■ Extracted material ■
- - -

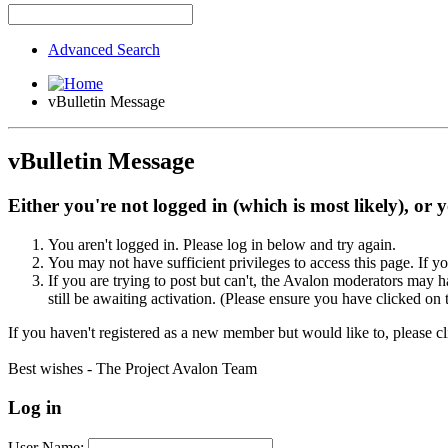
Advanced Search
vBulletin Message
vBulletin Message
Either you're not logged in (which is most likely), or 
You aren't logged in. Please log in below and try again.
You may not have sufficient privileges to access this page. If y
If you are trying to post but can't, the Avalon moderators may
still be awaiting activation. (Please ensure you have clicked on 
If you haven't registered as a new member but would like to, please c
Best wishes - The Project Avalon Team
Log in
User Name:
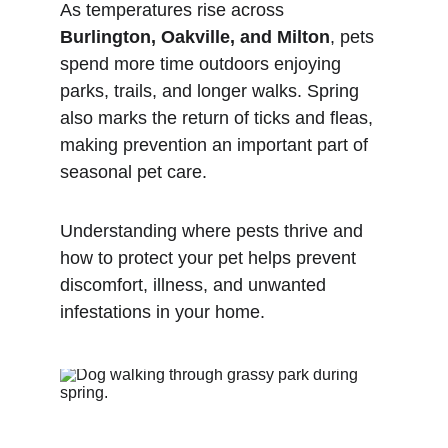
As temperatures rise across 
Burlington, Oakville, and Milton
, pets 
spend more time outdoors enjoying 
parks, trails, and longer walks. Spring 
also marks the return of ticks and fleas, 
making prevention an important part of 
seasonal pet care.
Understanding where pests thrive and 
how to protect your pet helps prevent 
discomfort, illness, and unwanted 
infestations in your home.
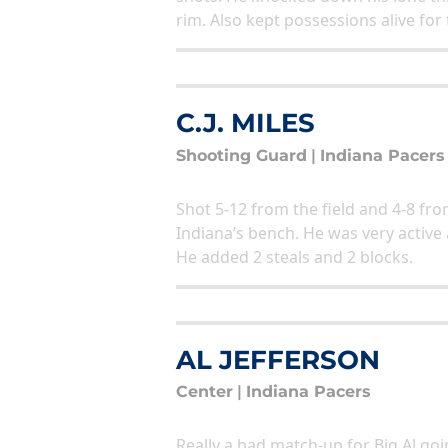
rim. Also kept possessions alive for
C.J. MILES
Shooting Guard
|
Indiana Pacers
Shot 5-12 from the field and 4-8 from
Indiana’s bench. He was very active
He added 2 steals and 2 blocks.
AL JEFFERSON
Center
|
Indiana Pacers
Really a bad match-up for Big Al go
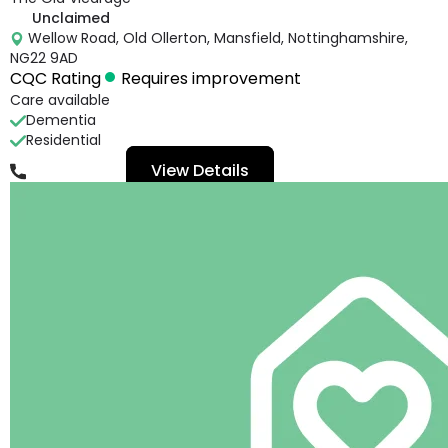
Unclaimed
Wellow Road, Old Ollerton, Mansfield, Nottinghamshire,
NG22 9AD
CQC Rating
Requires improvement
Care available
Dementia
Residential
View Details
01623824689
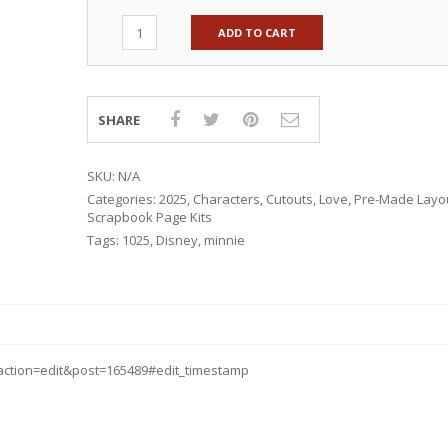
ADD TO CART
SHARE
SKU:
N/A
Categories:
2025
,
Characters
,
Cutouts
,
Love
,
Pre-Made Layo
Scrapbook Page Kits
Tags:
1025
,
Disney
,
minnie
ction=edit&post=165489#edit_timestamp
RSARIES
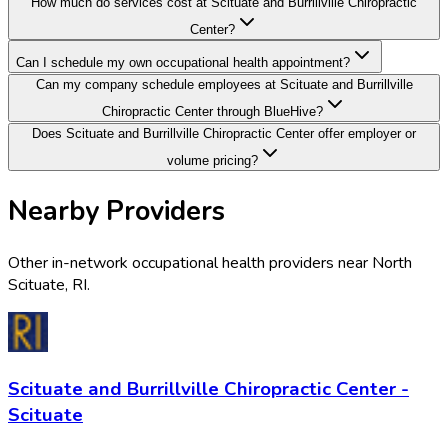
How much do services cost at Scituate and Burrillville Chiropractic
Center?
Can I schedule my own occupational health appointment?
Can my company schedule employees at Scituate and Burrillville
Chiropractic Center through BlueHive?
Does Scituate and Burrillville Chiropractic Center offer employer or
volume pricing?
Nearby Providers
Other in-network occupational health providers near
North
Scituate
,
RI
.
Scituate and Burrillville Chiropractic Center -
Scituate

- - -

■ What the task asks ■
What is needed is the exact run of lines from the start of the data through the line with "You may not", both ends included, minus the pictures.

■ Answer for this exercise ■
Advanced Search
vBulletin Message
vBulletin Message
Either you're not logged in (which is most likely), or 
You aren't logged in. Please log in below and try again.
You may not have sufficient privileges to access this page. If y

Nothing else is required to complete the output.